Passion is one of the most misused words in the English language. Too often, it is confused with lust, excitement, or turmoil, an easy word to use when emotions run high. The one thing we know for sure about passion is that it is a desirable thing: we know that we should somehow have a passion, or feel passionately, about something in life. The problem is, that passion never seems to last very long. The most beautiful scenery, the most wonderful works of art, the most intense and loving of relationships, can become almost banal if focused on for too long. We simply get used to them, and the day-to-day exposure to them takes away the effect they once had on us. If we are honest, we must admit that even our love for the Lord has its mountains and valleys, we are not always as passionate about him as we can be.
Now this is very natural: it may be that a fallen Mankind is incapable of maintaining a level of passionate interest in anything for a sustained length of time. This is true, not only individually, but collectively too. The Church has needed revivals throughout its history, in order to restore to it the joy of its salvation. Revival, that other much-abused word, is the renewal of passion for something. One can have a religious revival, or a cultural revival; a revival of a language, or of an art form. We are almost like clocks – we slowly wind down, and the dreariness and distractions of everyday life take their toll on our passions.
There was a time when I would feel very guilty about losing my passion for Jesus. I would convict myself about not having the same love for reading Scripture that I once had. The idea of prayer held no appeal for me whatsoever. I was confused: I thought I was backsliding, that somehow I should feel as passionately about them as I had at the beginning. I would think of the verse from Revelation and conclude that I had lost my first love. It took some time for me to gain a sense of balance about this (balance, not compromise).
I looked in the Scriptures and saw example after example of this same process in the lives of the men and women of God. Abraham went out from his home in passionate faith, not knowing where he was going. But he also came to a point where he questioned God, unsure about everything. The only thing that kept him going was faith: believing that God knew what he was doing, and that what he was doing was founded in his love for Abraham.
The story of Job is that of a man who knew despair and trials almost beyond his ability to endure. He stormed at God and demanded vindication. David is my favourite of all: no-one can read his Psalms and not see the highs and lows of his walk with God. He knew victory over Goliath and defeat over Bathsheba. He had the high of being anointed by Samuel as King, and the lows of being chased by Saul through desert and exile. He knew the glory of reigning in Jerusalem, and running for his life from his own son. In his songs we see a man who often had to talk himself into remembering the love of God and the righteousness of the King of Kings.

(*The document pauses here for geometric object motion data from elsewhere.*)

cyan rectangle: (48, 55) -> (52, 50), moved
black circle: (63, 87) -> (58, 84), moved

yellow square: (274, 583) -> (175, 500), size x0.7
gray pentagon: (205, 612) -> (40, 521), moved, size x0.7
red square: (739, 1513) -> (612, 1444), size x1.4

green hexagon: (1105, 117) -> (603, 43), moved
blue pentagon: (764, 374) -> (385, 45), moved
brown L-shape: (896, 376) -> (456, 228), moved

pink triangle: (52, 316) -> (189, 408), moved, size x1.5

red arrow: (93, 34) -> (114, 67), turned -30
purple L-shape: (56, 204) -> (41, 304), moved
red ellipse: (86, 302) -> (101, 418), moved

I find a secret there: he had to remind himself. There was no great passion in his heart for the things of God at that point, it had to be stirred up again, it had to be revived. People want things to stay constant and sure; but it is not a constant and sure world, and we are so easily swayed by emotions and events. At times of great passion, the high times, we are like the apostles on Mount Tabor, the mount of transfiguration: “It is good to be here, let’s build a house and stay here forever!”. But Jesus made it clear that we have to leave that place and go back down the hill to where the world is waiting to frustrate and challenge us.
Unfortunately, we can then move to the opposite extreme, and lose all passion and joy. Then we are like the apostles on another mountain, the Mount of Olives. There they stand, looking up at the sky, shocked and dismayed by the sudden disappearance of Jesus into the clouds. Feeling alone and abandoned, they needed to be jolted back to reality by angels! “Why do you stand looking up into the sky? He will come back, just as you’ve seen him go away”. Time, once again, for them to leave the mountain and return to the world to be frustrated and challenged once more.
So we must beware of both highs and lows. The times of great joy and revival are not going to last forever. We will be refreshed and renewed, but then its time to go back to the world, where we are needed as witnesses of what we have seen and heard. To try and build a house and live in those times is to deny reality and to speak foolishly, as Peter did. But if we think that this great emotional joy is forever, then we will be devastated by what we will ultimately have to face. When Christians find themselves in concentration camps, or persecuted, or in danger of losing all because of their faith, they overcome and find joy in their circumstances, because they know that this, too, is part of God’s inheritance. Their passion for God is not confined to times of emotional highs: it is deeper than that. Just as a passionate musician will face both the highs of performance, and the hardships and discipline of rehearsal and long hours of practice, so the Christian needs to understand that passion for Christ involves both dancing with joy, and simply standing in the day of trial.